Para Ngoenha, o mais duro não vai ser, “condenar ou não o Chang e os 17 ou 18 arguidos. E se nós não condenarmos os ingleses e os americanos vão fazer para nós. O mais grave não é isso. O mais grave é que durante os últimos 25 anos nós deixamos perceber que o malabarismo, o engano, a esperteza, era o mais importante do que o trabalho, o estudo, e o sacrifício. Esse é o grande problema.”
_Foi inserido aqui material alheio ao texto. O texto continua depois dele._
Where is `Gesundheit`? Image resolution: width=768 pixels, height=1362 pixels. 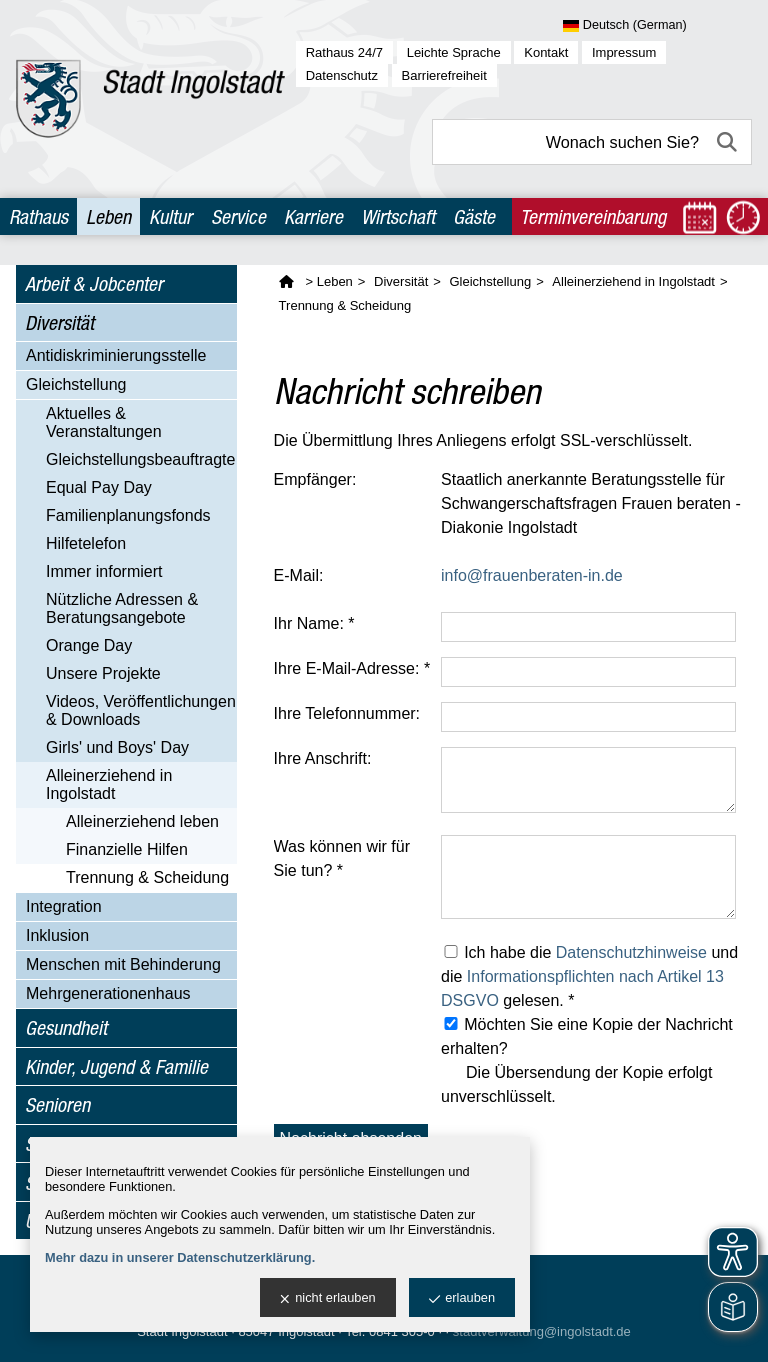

“Agente até pode dizer para devolverem o dinheiro. Vão devolver o dinheiro. E depois? O que vamos fazer? O que vamos fazer com nossos filhos que não vão a escola, porque sabem que papa tem dinheiro e depois vão pagar o professor? O que vamos fazer com os régulos que inventámos que vivem sem regras mas vêm exigir regras a toda gente?,” questionou.

Como solução, propõe a transformação da moral pública para se recoser o tecido social. “A utopia que nós temos é recuar para atrás e regar a sociedade por valores nobres a uma sociedade fragmentada por ilícitos que nós criamos ou os quais todos vivemos.”
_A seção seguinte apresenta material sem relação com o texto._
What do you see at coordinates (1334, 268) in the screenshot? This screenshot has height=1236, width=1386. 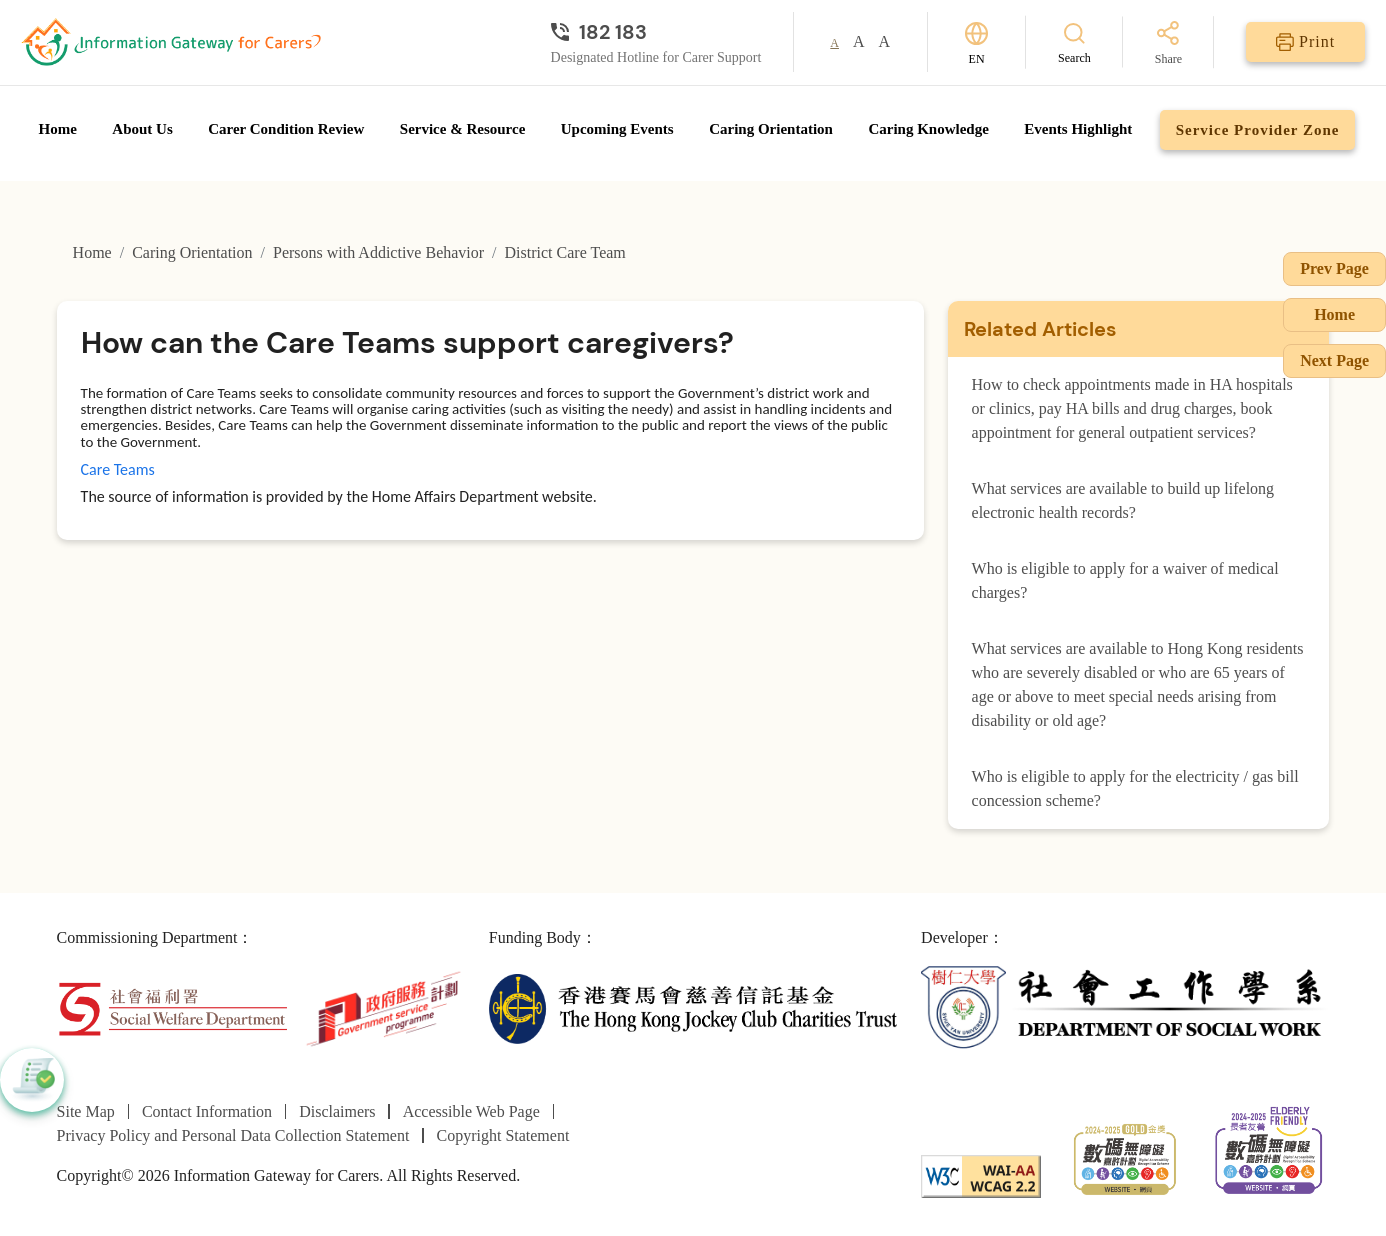 I see `Prev Page` at bounding box center [1334, 268].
Uma solução extensiva aos jovens

O Professor entende que os jovens têm um papel importante na construção do país e daí a questão. “O que vamos fazer com a malta de 14 ou 15 anos? Uns querem entrar no partido porque vão ficar ministros de trabalho ou outras coisas. Outros porque vão ser ministros de desporto. Se você pergunta os jovens o que querem fazer, não vão responder que querem estudar muito para puder mudar a vida. Vão dizer que vão entrar para o partido tal, vão entrar numa ONG.”

Para Severino Ngoenha, todos os jovens sabem como chegar ao resultado. “Mas nenhum desses resultados é trabalho, abnegação, sacrifício, moral, e, o mais importante, a solidariedade”, sublinhou.